Wednesday, January 27, 2016

Dos and Don'ts After an Autism Diagnosis

My kids (left to right): Tate, Titus, Emily, Isaac, Sydney (above), Regan, Levi, Bailey
Over ten years ago, my son Tate was diagnosed with autism and my life was forever changed. I am regularly asked for advice from parents of children newly diagnosed with autism. The diagnosis can be intimidating and parents are sometimes unsure of where to turn or what to do. I don’t have all the answers. But I do remember the panic, fears, denial, and the distress I felt when my own son was diagnosed. I know now so many things I did not know then. I can honestly say that the life we are living is not scary at all.

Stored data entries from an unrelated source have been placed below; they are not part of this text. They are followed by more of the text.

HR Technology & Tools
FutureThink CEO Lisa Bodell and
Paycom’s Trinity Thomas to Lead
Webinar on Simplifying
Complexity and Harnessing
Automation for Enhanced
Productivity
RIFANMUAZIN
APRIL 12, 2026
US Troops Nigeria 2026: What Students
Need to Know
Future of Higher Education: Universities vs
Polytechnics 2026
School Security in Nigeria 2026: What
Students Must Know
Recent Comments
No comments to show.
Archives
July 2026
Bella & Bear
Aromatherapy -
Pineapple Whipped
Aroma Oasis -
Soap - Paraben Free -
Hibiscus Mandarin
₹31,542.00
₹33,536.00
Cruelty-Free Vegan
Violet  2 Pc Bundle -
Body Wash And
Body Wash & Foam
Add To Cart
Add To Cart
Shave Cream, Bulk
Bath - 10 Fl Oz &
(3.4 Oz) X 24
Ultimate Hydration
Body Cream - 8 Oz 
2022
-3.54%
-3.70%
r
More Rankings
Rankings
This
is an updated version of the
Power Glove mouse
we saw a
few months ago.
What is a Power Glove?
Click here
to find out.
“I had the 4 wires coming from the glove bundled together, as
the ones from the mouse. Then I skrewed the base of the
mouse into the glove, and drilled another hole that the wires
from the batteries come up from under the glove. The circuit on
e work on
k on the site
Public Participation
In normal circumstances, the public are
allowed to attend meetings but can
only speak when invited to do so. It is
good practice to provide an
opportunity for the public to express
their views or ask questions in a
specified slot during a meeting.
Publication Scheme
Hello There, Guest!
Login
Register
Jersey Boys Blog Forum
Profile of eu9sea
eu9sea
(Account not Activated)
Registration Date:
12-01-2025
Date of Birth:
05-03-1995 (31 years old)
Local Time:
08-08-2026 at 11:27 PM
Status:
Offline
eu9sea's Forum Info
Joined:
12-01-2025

And so I tried to put into words some of the things that I thought might help a parent of a child newly diagnosed with autism.  

Don’t let the autism diagnosis intimidate you. Do give yourself some time. Do some reading. Ask some questions. Do not jump to conclusions. Do not let all the doctors, therapists, educators, or the price tag that comes with autism intimidate you. One day you will look back on this and wish you could reassure yourself because you’ve got this.

Don’t let the autism diagnosis cause you to feel sorry for yourself. Do count your blessings. In reality there are things so much worse than an autism diagnosis. Look around you. There are people dealing with truly tragic situations. Now, roll up your sleeves. Your role as your child’s advocate is going to keep you busy. Things are going to be okay.

Tate at Preschool
Don’t let the autism diagnosis cause you to forget. Do remember that sweet baby you fell in love with! He/she is still that child! Don’t become so caught up in the present or so fearful of the future that you forget what’s important. Don’t forget that you are your child’s parent first and his teacher/therapist second.    

Don’t let the autism diagnosis leave you feeling self-conscious or paranoid. Do understand there is no guilt to be had or blame to be placed. There is nothing you could have done differently to prevent your child’s autism. I will not lie. If your child melts down, or engages in stereotypic behaviors in public, there will be stares. There will possibly be rude questions and awkward silences. There will probably be people who think your child needs discipline when, in fact, discipline would be pointless. Don’t let people who are uneducated about autism cause you to feel humiliated. Know this: It does get easier with time.

Don’t let the autism diagnosis isolate you. Do reach out for help. It is true that some people unfamiliar with autism might stop coming around after the diagnosis. They do not understand the behaviors, the meltdowns, the necessity for routine, and the jargon we speak. If you find yourself in need of understanding, find a parent who has already walked a few miles in your shoes. Online groups can be helpful. There are most-likely support groups and other parents in your situation within driving distance. Look to public schools and recreational activities in your area, as well as religious programs. There is a lot of camaraderie in the autism community. Reach out. We help each other. 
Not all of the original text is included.